The results of this call is “similarity:95” interpreted as “the compared URLs are 95% similar from a semantic perspective”.
An even better understanding of the semantic similarity algorithm can be achieved by comparing two pieces of raw text:
“Dinosaurs were the monarchs of Earth for 160 million years until a space rock collided with the planet 65.5 million years ago and wiped out those confined to land.”
“Dinosaurs disappeared from the Earth million of years ago, after and unknown cataclysm that occurred 65.5 million years ago. Their demise is most likely to have been caused by a meteorite, a meteor or a comet.”

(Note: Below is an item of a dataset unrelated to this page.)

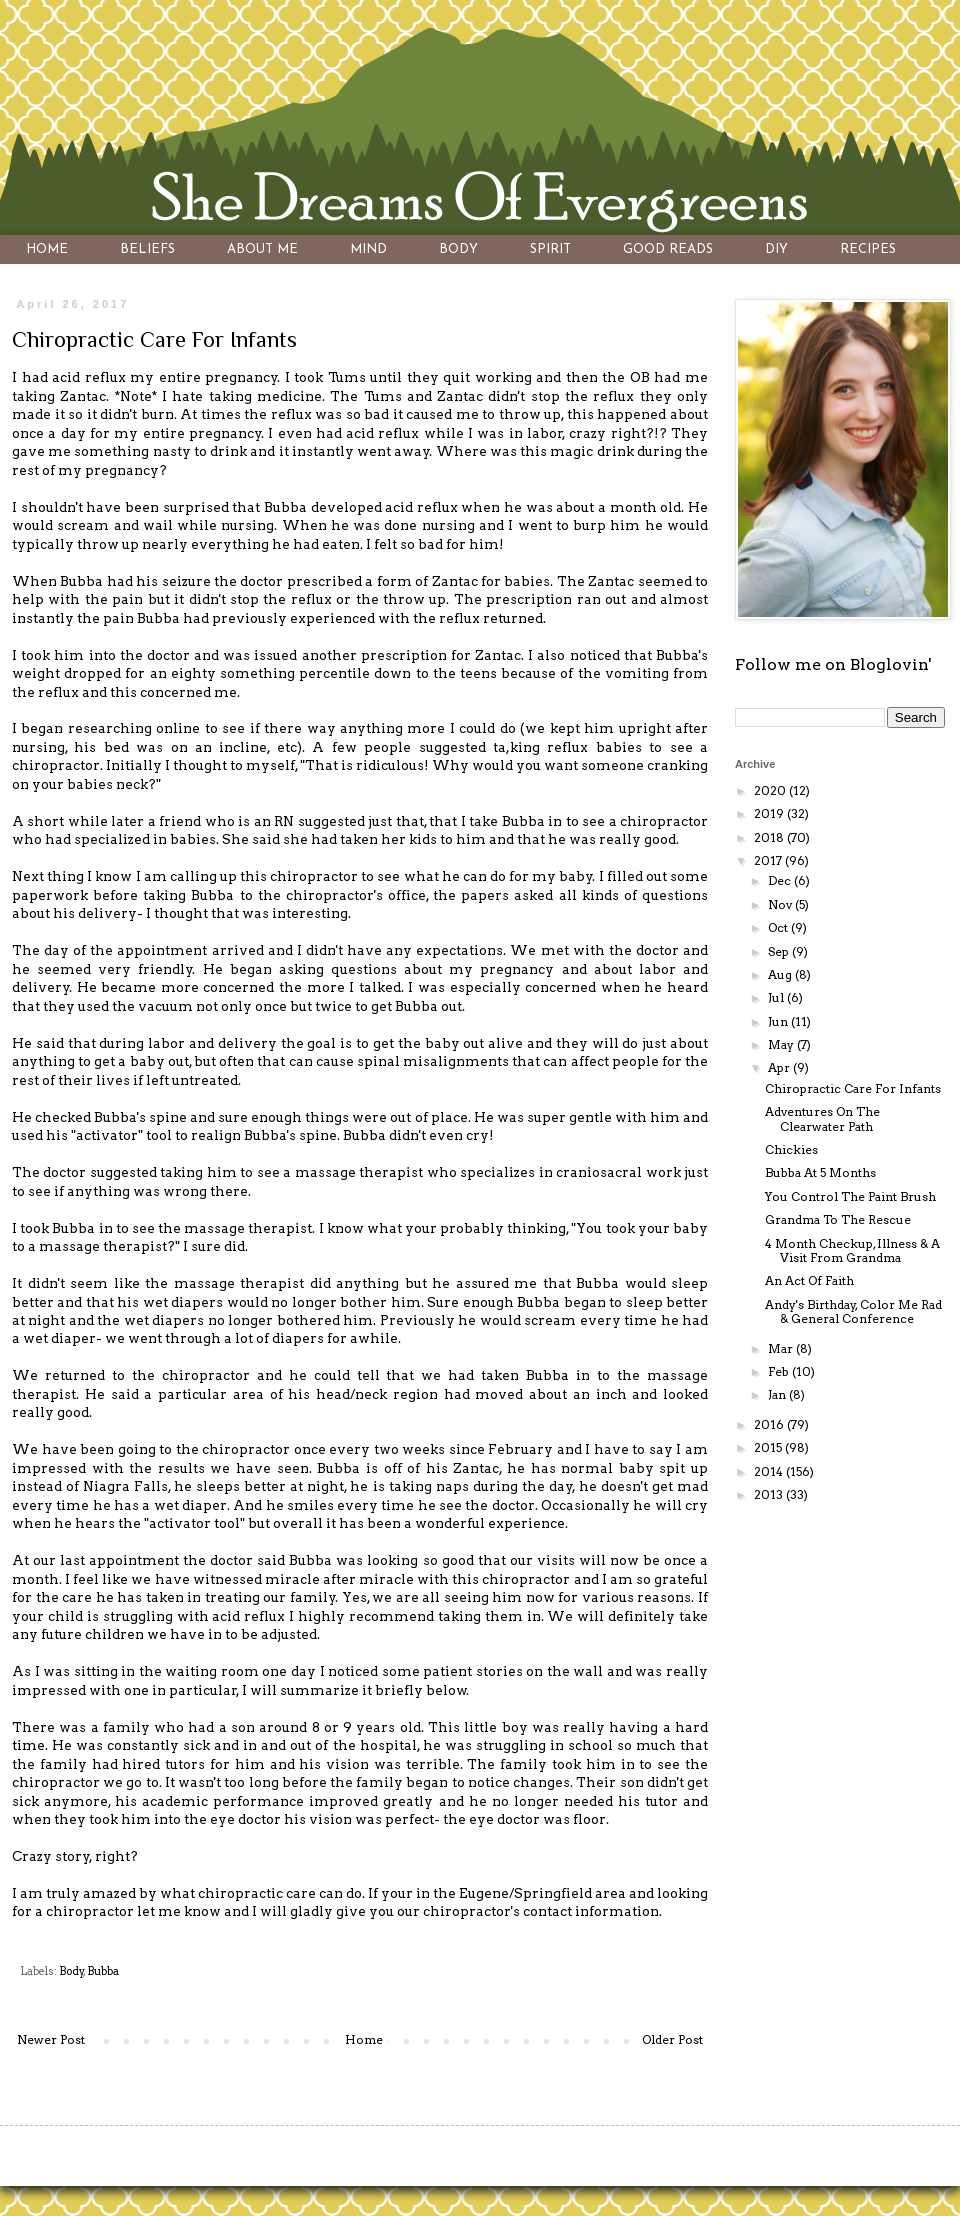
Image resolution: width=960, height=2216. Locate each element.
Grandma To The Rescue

The API call for comparing the two strings is:
curl -X POST -H "X-TRUS-API-Key: ${API_KEY}" \ -H "Content-Type: application/json" \ -H "Accept: application/json" \ -H "Cache-Control: no-cache" \ -d '{"content1": "Dinosaurs were the monarchs of Earth for 160 million years until a space rock collided with the planet 65.5 million years ago and wiped out those confined to land.", "content2": "Dinosaurs disappeared from the Earth million of years ago, after and unknown cataclysm that occurred 65.5 million years ago. Their demise is most likely to have been caused by a meteorite, a meteor or a comet." }' \ "${API_SERVICE_URL}/rest/v2/similar"
The results is a semantic similarity of 72%. Although the compared paragraphs are very different from a syntactic perspective (less than 40%), their semantic similarity is obvious and the difference in meaning comes mostly from the 2nd paragraph not mentioning when (“160 million years”) the dinosaurs went extinct.